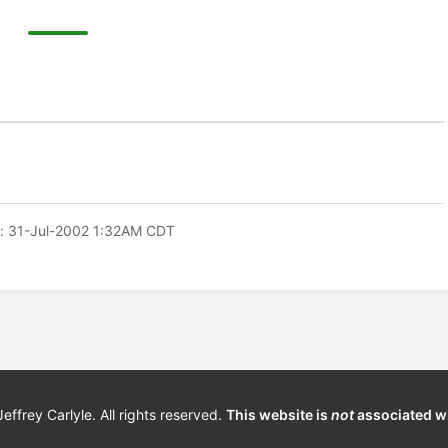
: 31-Jul-2002 1:32AM CDT
frey Carlyle. All rights reserved.
This website is
not
associated w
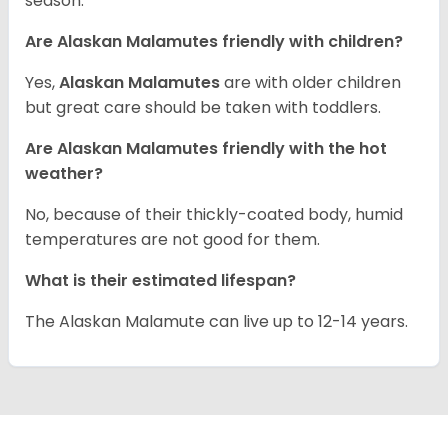
season.
Are Alaskan Malamutes friendly with children?
Yes,
Alaskan Malamutes
are with older children
but great care should be taken with toddlers.
Are Alaskan Malamutes friendly with the hot
weather?
No, because of their thickly-coated body, humid
temperatures are not good for them.
What is their estimated lifespan?
The Alaskan Malamute can live up to 12-14 years.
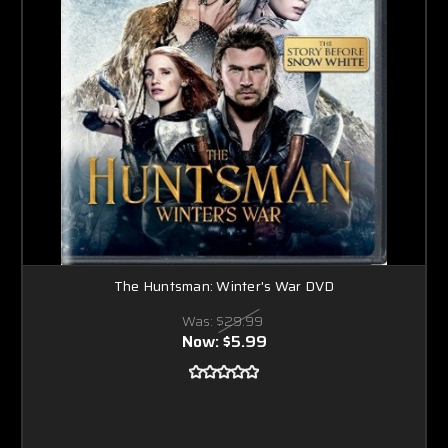
The Huntsman: Winter's War DVD
Was:
$29.99
Now:
$5.99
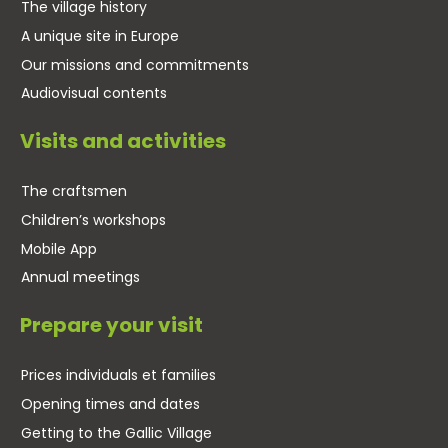
The village history
A unique site in Europe
Our missions and commitments
Audiovisual contents
Visits and activities
The craftsmen
Children’s workshops
Mobile App
Annual meetings
Prepare your visit
Prices individuals et families
Opening times and dates
Getting to the Gallic Village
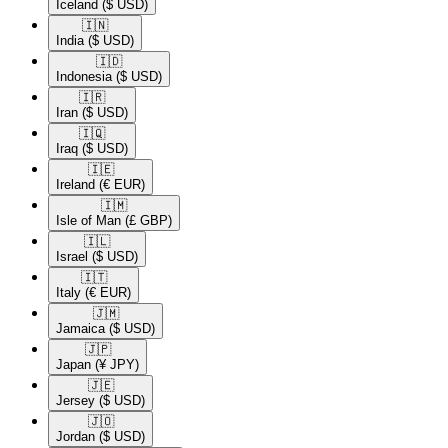
Iceland
($ USD)
🇮🇳​
India
($ USD)
🇮🇩​
Indonesia
($ USD)
🇮🇷​
Iran
($ USD)
🇮🇶​
Iraq
($ USD)
🇮🇪​
Ireland
(€ EUR)
🇮🇲​
Isle of Man
(£ GBP)
🇮🇱​
Israel
($ USD)
🇮🇹​
Italy
(€ EUR)
🇯🇲​
Jamaica
($ USD)
🇯🇵​
Japan
(¥ JPY)
🇯🇪​
Jersey
($ USD)
🇯🇴​
Jordan
($ USD)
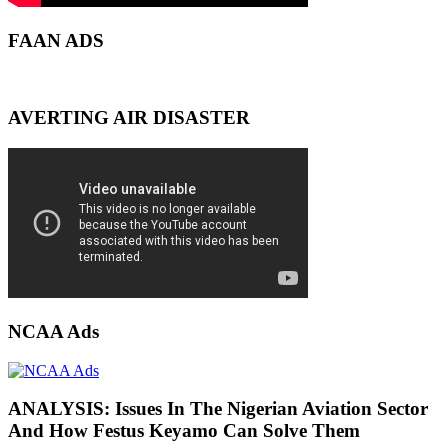
FAAN ADS
AVERTING AIR DISASTER
NCAA Ads
ANALYSIS: Issues In The Nigerian Aviation Sector
And How Festus Keyamo Can Solve Them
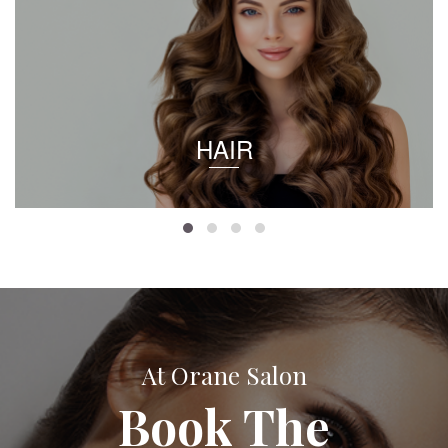
HAIR
At Orane Salon
Book The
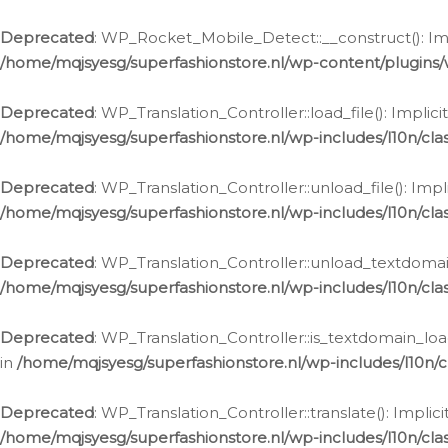
Ga
naar
Deprecated
: WP_Rocket_Mobile_Detect::__construct(): Impl
de
/home/mqjsyesg/superfashionstore.nl/wp-content/plugins
inhoud
Deprecated
: WP_Translation_Controller::load_file(): Impli
/home/mqjsyesg/superfashionstore.nl/wp-includes/l10n/clas
Deprecated
: WP_Translation_Controller::unload_file(): Imp
/home/mqjsyesg/superfashionstore.nl/wp-includes/l10n/clas
Deprecated
: WP_Translation_Controller::unload_textdomain
/home/mqjsyesg/superfashionstore.nl/wp-includes/l10n/clas
Deprecated
: WP_Translation_Controller::is_textdomain_loa
in
/home/mqjsyesg/superfashionstore.nl/wp-includes/l10n/cl
Deprecated
: WP_Translation_Controller::translate(): Impli
/home/mqjsyesg/superfashionstore.nl/wp-includes/l10n/clas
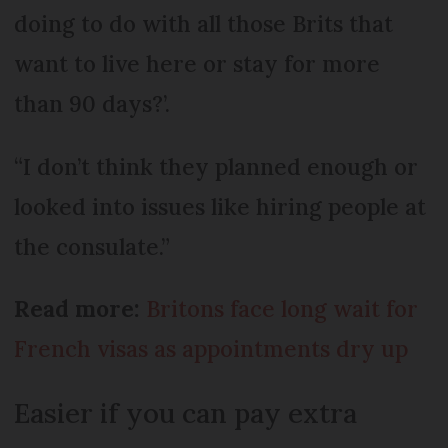
doing to do with all those Brits that
want to live here or stay for more
than 90 days?’.
“I don’t think they planned enough or
looked into issues like hiring people at
the consulate.”
Read more:
Britons face long wait for
French visas as appointments dry up
Easier if you can pay extra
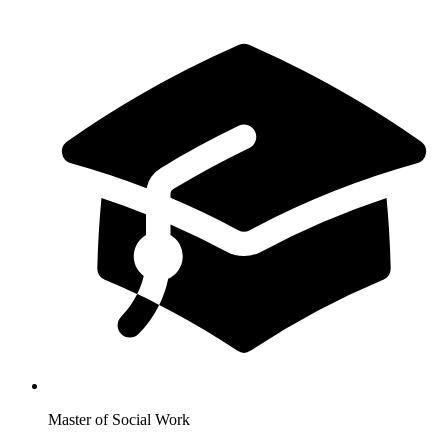
Master of Social Work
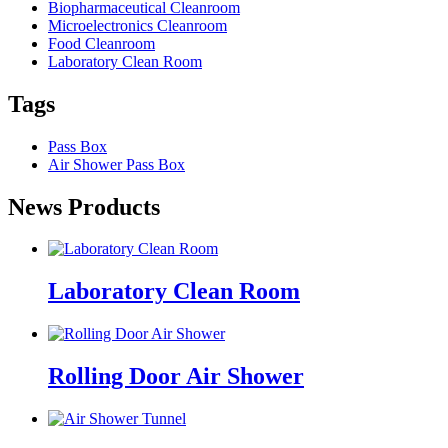
Biopharmaceutical Cleanroom
Microelectronics Cleanroom
Food Cleanroom
Laboratory Clean Room
Tags
Pass Box
Air Shower Pass Box
News Products
Laboratory Clean Room
Rolling Door Air Shower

********************

What is being asked
From the first line of the records through the line with "The Alaskan Malamute", reproduce each line exactly and leave the pictures out.

Answer box
: 31-Jul-2002 1:32AM CDT
frey Carlyle. All rights reserved.
This website is
not
associated w
season.
Are Alaskan Malamutes friendly with children?
Yes,
Alaskan Malamutes
are with older children
but great care should be taken with toddlers.
Are Alaskan Malamutes friendly with the hot
weather?
No, because of their thickly-coated body, humid
temperatures are not good for them.
What is their estimated lifespan?
The Alaskan Malamute can live up to 12-14 years.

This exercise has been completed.